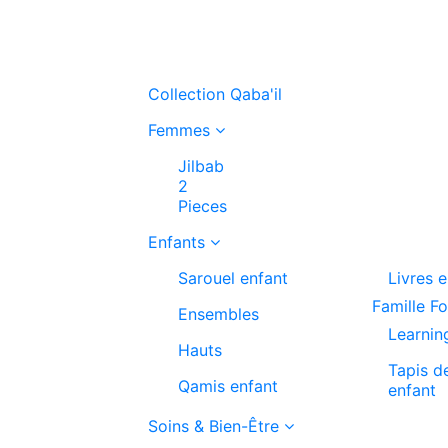
Collection Qaba'il
Femmes
Jilbab
2
Pieces
Enfants
Sarouel enfant
Livres 
Famille F
Ensembles
Learnin
Hauts
Tapis d
Qamis enfant
enfant
Soins & Bien-Être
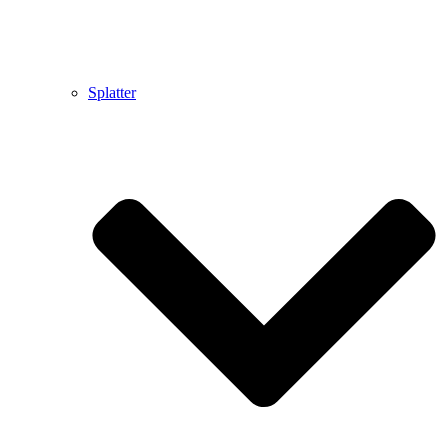
Splatter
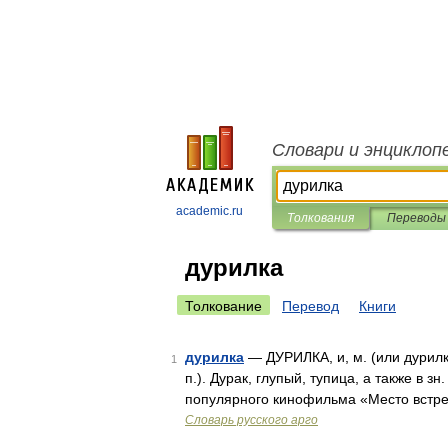
Словари и энциклоп
academic.ru
Толкования
Переводы
дурилка
Толкование
Перевод
Книги
дурилка
— ДУРИЛКА, и, м. (или дурилк
1
п.). Дурак, глупый, тупица, а также в 
популярного кинофильма «Место встре
Словарь русского арго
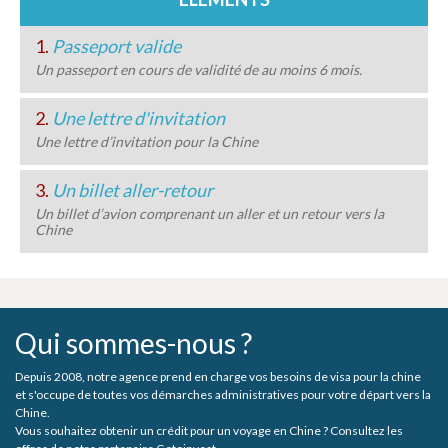
1.
Passeport valide
Un passeport en cours de validité de au moins 6 mois.
2.
Une lettre d'invitation
Une lettre d’invitation pour la Chine
3.
Un billet aller-retour
Un billet d’avion comprenant un aller et un retour vers la
Chine
Qui sommes-nous ?
Depuis 2008, notre agence prend en charge vos besoins de visa pour la chine
et s'occupe de toutes vos démarches administratives pour votre départ vers la
Chine.
Vous souhaitez obtenir un crédit pour un voyage en Chine ? Consultez les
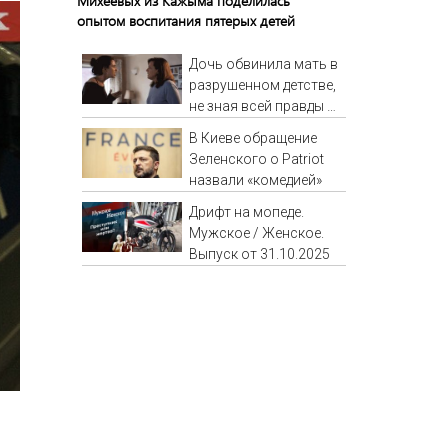
Михеевых из Кажыма поделилась
опытом воспитания пятерых детей
Дочь обвинила мать в
разрушенном детстве,
не зная всей правды о
своём отце - история
В Киеве обращение
одной семьи
Зеленского о Patriot
назвали «комедией»
Дрифт на мопеде.
Мужское / Женское.
Выпуск от 31.10.2025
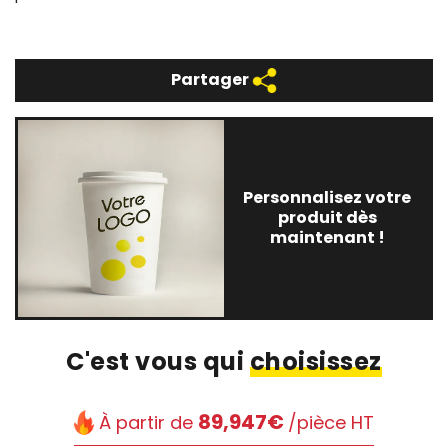
Partager
Personnalisez votre
produit dès
maintenant !
C'est vous qui
choisissez
89,947€
À partir de
/pièce HT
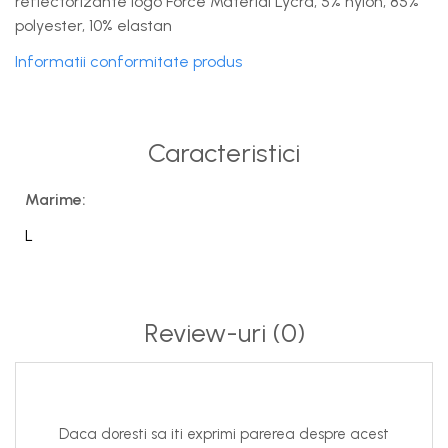
reflectorizante logo Force Material Lycra, 5% nylon, 85%
polyester, 10% elastan
Informatii conformitate produs
Caracteristici
Marime:
L
Review-uri
(0)
Daca doresti sa iti exprimi parerea despre acest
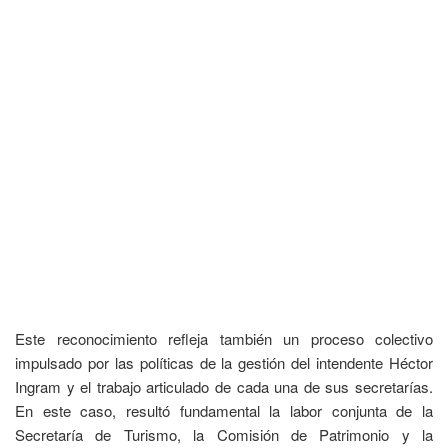
Este reconocimiento refleja también un proceso colectivo
impulsado por las políticas de la gestión del intendente Héctor
Ingram y el trabajo articulado de cada una de sus secretarías.
En este caso, resultó fundamental la labor conjunta de la
Secretaría de Turismo, la Comisión de Patrimonio y la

• _REQUIRED ACTION_: Every line above that includes the word "vers" should be listed.

• _EXERCISE OUTPUT_:
Un billet d’avion comprenant un aller et un retour vers la
et s'occupe de toutes vos démarches administratives pour votre départ vers la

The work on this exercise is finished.